PROBLEM REQUIREMENTS
Go through the entries that follow and count every line with the string "chart". Reply with the number only.

MATERIAL FOR THIS TASK
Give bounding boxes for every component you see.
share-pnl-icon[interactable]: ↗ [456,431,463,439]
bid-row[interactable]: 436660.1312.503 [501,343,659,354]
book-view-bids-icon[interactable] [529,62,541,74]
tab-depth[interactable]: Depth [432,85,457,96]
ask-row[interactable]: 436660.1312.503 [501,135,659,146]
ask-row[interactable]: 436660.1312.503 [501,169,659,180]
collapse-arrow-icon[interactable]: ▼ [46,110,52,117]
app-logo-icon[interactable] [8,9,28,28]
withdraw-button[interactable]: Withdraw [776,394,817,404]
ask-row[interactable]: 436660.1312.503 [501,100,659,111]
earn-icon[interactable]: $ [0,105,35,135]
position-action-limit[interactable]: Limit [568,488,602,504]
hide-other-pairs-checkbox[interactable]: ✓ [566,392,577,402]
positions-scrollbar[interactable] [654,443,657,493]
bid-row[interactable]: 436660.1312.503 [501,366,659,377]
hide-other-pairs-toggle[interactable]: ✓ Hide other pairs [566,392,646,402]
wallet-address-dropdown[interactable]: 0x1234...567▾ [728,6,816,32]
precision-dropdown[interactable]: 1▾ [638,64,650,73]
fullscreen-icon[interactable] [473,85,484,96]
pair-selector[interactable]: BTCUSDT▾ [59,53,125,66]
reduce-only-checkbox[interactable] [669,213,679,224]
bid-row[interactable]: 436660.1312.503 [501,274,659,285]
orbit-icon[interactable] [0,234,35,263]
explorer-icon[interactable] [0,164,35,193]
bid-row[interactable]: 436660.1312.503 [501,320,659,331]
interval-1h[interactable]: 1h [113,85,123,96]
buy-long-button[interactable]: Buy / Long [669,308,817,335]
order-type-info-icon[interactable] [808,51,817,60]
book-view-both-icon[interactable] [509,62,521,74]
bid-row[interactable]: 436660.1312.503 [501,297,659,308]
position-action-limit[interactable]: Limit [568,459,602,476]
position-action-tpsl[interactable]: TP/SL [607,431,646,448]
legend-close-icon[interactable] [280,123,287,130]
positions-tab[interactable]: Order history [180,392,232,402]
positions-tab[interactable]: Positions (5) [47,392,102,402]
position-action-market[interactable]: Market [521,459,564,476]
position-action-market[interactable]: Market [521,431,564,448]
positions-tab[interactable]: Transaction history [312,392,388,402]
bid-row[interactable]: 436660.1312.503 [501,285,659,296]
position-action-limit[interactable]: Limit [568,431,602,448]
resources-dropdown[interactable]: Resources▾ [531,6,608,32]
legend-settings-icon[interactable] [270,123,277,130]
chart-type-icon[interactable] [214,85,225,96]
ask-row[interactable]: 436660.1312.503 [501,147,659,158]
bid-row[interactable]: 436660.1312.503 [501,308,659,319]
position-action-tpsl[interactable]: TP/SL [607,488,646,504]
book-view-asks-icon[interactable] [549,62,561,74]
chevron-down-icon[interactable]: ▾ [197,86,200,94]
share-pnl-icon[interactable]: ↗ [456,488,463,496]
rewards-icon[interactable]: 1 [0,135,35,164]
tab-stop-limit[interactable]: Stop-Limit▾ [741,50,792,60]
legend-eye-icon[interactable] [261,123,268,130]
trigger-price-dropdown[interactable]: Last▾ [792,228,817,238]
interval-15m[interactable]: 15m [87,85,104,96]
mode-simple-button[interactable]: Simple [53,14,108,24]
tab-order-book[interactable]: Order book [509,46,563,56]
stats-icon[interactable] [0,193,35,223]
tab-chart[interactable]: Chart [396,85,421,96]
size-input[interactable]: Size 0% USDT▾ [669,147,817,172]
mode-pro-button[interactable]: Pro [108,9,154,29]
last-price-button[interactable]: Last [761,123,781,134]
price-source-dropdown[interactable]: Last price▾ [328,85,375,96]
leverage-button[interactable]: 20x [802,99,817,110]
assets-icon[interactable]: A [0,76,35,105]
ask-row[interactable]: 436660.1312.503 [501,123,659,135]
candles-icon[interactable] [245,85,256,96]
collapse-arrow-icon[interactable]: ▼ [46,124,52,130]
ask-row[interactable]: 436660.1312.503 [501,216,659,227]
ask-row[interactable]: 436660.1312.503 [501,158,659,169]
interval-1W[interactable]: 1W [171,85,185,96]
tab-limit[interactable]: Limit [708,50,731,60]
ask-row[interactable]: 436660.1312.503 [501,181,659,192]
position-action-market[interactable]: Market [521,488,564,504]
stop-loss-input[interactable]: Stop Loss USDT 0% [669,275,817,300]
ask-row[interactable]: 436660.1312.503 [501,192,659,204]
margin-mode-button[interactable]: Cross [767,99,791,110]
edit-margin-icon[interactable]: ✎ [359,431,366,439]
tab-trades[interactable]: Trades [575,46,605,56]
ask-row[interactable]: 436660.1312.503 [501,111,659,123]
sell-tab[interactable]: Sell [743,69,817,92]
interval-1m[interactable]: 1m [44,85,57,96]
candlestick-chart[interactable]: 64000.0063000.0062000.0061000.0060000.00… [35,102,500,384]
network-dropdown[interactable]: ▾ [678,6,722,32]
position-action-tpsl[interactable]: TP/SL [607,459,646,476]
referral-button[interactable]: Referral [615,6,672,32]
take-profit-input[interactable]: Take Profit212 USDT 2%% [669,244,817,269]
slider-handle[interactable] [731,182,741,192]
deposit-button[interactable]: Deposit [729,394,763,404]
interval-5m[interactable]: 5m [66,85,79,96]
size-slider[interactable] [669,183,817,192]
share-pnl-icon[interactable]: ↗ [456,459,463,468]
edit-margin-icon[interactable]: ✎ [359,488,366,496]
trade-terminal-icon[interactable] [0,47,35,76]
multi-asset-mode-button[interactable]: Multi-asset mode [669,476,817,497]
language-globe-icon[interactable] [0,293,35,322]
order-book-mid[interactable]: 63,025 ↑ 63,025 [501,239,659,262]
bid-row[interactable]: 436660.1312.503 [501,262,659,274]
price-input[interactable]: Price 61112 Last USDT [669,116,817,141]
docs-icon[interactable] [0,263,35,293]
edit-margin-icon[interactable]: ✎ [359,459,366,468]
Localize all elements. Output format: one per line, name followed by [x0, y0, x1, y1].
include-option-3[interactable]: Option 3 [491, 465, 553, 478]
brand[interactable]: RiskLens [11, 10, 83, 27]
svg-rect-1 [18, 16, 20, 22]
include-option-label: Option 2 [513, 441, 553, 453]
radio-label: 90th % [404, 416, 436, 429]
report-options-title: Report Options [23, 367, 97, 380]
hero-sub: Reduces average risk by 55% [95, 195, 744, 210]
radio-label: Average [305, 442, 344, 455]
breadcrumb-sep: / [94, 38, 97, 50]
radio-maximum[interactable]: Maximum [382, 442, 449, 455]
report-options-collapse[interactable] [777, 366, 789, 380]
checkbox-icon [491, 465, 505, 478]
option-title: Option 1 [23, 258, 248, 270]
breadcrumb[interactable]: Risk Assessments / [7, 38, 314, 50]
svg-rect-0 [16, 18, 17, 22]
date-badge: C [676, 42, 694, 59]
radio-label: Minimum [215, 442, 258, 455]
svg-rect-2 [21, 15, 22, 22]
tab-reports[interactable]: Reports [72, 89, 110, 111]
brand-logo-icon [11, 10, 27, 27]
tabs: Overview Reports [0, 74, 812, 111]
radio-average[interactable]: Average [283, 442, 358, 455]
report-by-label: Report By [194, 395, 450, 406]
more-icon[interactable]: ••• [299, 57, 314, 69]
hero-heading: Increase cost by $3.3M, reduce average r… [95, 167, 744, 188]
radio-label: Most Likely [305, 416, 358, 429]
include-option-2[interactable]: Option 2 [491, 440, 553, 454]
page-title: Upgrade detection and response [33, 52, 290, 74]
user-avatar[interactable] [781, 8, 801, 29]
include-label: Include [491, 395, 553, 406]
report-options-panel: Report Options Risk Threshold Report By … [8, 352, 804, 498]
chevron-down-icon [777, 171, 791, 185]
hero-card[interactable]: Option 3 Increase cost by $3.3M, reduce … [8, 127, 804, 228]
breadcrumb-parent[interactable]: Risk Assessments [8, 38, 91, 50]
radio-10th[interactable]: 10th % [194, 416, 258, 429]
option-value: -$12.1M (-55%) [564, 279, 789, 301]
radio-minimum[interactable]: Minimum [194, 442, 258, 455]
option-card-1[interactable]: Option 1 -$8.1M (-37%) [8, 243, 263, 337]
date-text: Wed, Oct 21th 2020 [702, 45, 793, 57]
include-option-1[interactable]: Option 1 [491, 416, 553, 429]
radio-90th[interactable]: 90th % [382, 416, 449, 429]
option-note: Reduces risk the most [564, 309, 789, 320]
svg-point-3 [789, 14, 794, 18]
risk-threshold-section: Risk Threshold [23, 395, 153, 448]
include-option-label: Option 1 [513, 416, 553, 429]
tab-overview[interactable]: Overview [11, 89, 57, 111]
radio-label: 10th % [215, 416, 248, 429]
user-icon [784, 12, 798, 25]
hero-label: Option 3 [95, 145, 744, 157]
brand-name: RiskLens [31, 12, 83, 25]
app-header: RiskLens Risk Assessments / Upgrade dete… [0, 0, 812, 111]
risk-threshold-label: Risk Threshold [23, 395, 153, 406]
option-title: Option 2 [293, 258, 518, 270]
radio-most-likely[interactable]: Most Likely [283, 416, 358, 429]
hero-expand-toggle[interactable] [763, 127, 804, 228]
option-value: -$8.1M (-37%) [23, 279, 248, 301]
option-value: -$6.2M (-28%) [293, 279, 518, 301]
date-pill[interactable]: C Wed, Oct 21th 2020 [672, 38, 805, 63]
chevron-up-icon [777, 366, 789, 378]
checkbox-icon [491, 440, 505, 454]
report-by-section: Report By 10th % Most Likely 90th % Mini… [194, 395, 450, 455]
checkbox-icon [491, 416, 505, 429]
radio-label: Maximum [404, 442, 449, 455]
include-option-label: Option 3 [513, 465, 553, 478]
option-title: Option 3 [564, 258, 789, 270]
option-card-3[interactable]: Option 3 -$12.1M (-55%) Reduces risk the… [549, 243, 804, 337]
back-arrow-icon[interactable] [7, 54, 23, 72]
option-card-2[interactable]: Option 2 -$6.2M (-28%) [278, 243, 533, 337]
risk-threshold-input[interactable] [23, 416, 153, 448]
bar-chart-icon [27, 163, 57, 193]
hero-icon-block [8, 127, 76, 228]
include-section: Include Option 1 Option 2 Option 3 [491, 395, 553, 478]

TASK RESPONSE
4